- Dataset content:
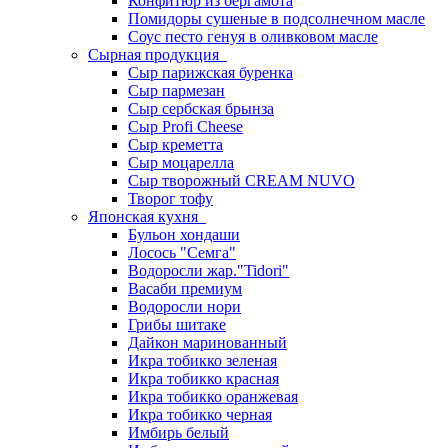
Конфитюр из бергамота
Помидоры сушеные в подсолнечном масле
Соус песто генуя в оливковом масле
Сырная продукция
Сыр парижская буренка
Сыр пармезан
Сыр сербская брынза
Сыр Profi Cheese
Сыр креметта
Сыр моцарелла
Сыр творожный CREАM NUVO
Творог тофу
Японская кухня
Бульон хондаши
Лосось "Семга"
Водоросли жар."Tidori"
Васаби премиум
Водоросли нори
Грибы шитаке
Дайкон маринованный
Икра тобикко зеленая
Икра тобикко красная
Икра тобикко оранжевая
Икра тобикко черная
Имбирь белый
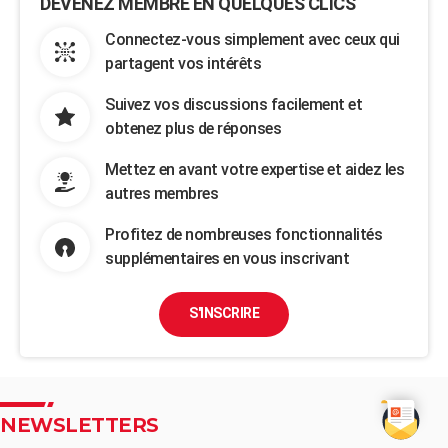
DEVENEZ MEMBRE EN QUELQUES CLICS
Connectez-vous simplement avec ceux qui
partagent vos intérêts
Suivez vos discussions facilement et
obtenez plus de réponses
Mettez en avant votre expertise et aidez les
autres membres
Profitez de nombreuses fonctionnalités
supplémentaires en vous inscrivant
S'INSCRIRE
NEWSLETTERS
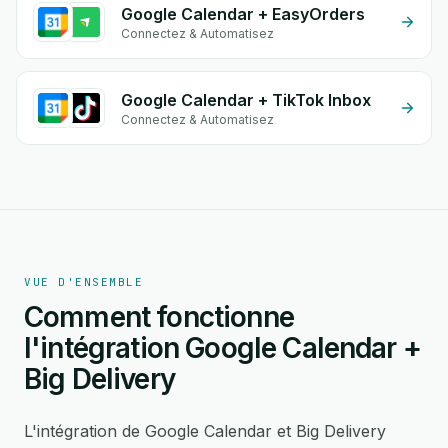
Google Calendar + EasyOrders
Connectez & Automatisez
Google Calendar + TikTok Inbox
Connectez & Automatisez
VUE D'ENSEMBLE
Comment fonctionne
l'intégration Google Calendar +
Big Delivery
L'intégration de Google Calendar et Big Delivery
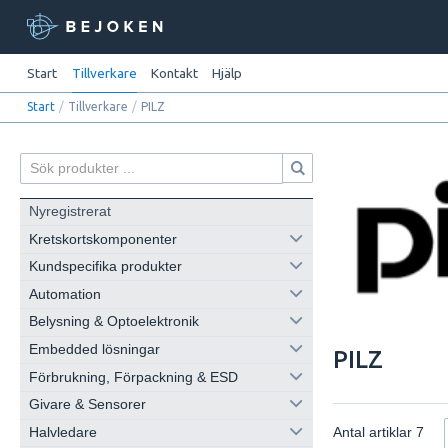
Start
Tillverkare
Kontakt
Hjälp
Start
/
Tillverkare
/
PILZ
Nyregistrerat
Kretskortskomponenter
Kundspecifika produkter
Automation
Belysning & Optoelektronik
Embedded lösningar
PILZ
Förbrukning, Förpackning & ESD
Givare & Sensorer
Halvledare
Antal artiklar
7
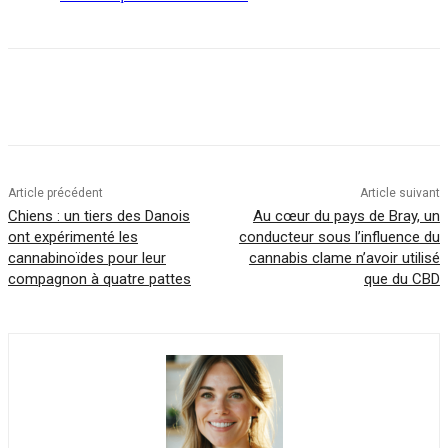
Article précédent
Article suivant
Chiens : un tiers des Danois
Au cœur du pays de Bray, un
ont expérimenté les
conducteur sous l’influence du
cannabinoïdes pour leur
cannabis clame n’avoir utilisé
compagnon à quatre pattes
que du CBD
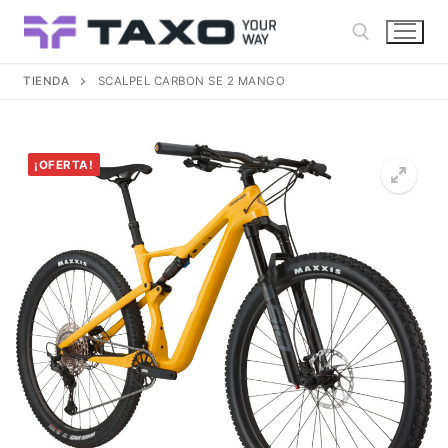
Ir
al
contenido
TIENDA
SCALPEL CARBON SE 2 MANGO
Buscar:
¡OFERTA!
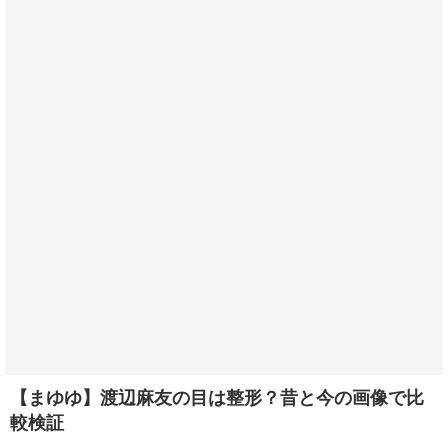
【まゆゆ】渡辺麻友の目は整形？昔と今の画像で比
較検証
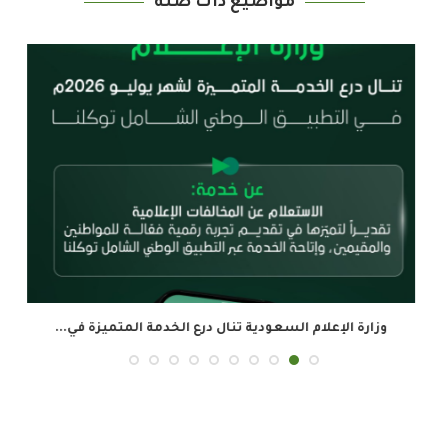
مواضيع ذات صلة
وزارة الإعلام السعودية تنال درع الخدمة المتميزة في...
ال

- Directions for this task:
A word-for-word reprint of the listing above is needed, minus the pictures.

- Response to this exercise:
Конфитюр из бергамота
Помидоры сушеные в подсолнечном масле
Соус песто генуя в оливковом масле
Сырная продукция
Сыр парижская буренка
Сыр пармезан
Сыр сербская брынза
Сыр Profi Cheese
Сыр креметта
Сыр моцарелла
Сыр творожный CREАM NUVO
Творог тофу
Японская кухня
Бульон хондаши
Лосось "Семга"
Водоросли жар."Tidori"
Васаби премиум
Водоросли нори
Грибы шитаке
Дайкон маринованный
Икра тобикко зеленая
Икра тобикко красная
Икра тобикко оранжевая
Икра тобикко черная
Имбирь белый
DEVENEZ MEMBRE EN QUELQUES CLICS
Connectez-vous simplement avec ceux qui
partagent vos intérêts
Suivez vos discussions facilement et
obtenez plus de réponses
Mettez en avant votre expertise et aidez les
autres membres
Profitez de nombreuses fonctionnalités
supplémentaires en vous inscrivant
S'INSCRIRE
NEWSLETTERS
Google Calendar + EasyOrders
Connectez & Automatisez
Google Calendar + TikTok Inbox
Connectez & Automatisez
VUE D'ENSEMBLE
Comment fonctionne
l'intégration Google Calendar +
Big Delivery
L'intégration de Google Calendar et Big Delivery
Start
Tillverkare
Kontakt
Hjälp
Start
/
Tillverkare
/
PILZ
Nyregistrerat
Kretskortskomponenter
Kundspecifika produkter
Automation
Belysning & Optoelektronik
Embedded lösningar
PILZ
Förbrukning, Förpackning & ESD
Givare & Sensorer
Halvledare
Antal artiklar
7
Article précédent
Article suivant
Chiens : un tiers des Danois
Au cœur du pays de Bray, un
ont expérimenté les
conducteur sous l’influence du
cannabinoïdes pour leur
cannabis clame n’avoir utilisé
compagnon à quatre pattes
que du CBD
Ir
al
contenido
TIENDA
SCALPEL CARBON SE 2 MANGO
Buscar:
¡OFERTA!
【まゆゆ】渡辺麻友の目は整形？昔と今の画像で比
較検証
مواضيع ذات صلة
وزارة الإعلام السعودية تنال درع الخدمة المتميزة في...
ال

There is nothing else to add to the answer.